● **Description of the task**
Give back the full listing, character for character, with no pictures.
Information provided Block Start
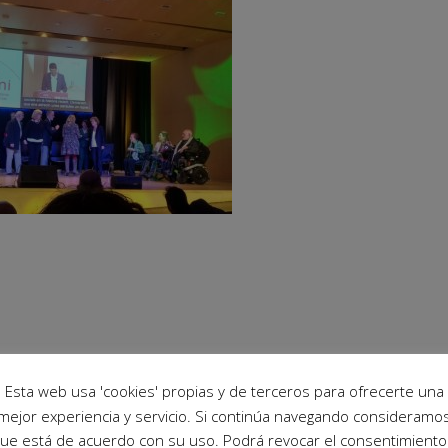
Esta web usa 'cookies' propias y de terceros para ofrecerte una
mejor experiencia y servicio. Si continúa navegando consideramo
ue está de acuerdo con su uso. Podrá revocar el consentimiento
Information provided Block End
● **Answer for the task**
Esta web usa 'cookies' propias y de terceros para ofrecerte una
mejor experiencia y servicio. Si continúa navegando consideramo
ue está de acuerdo con su uso. Podrá revocar el consentimiento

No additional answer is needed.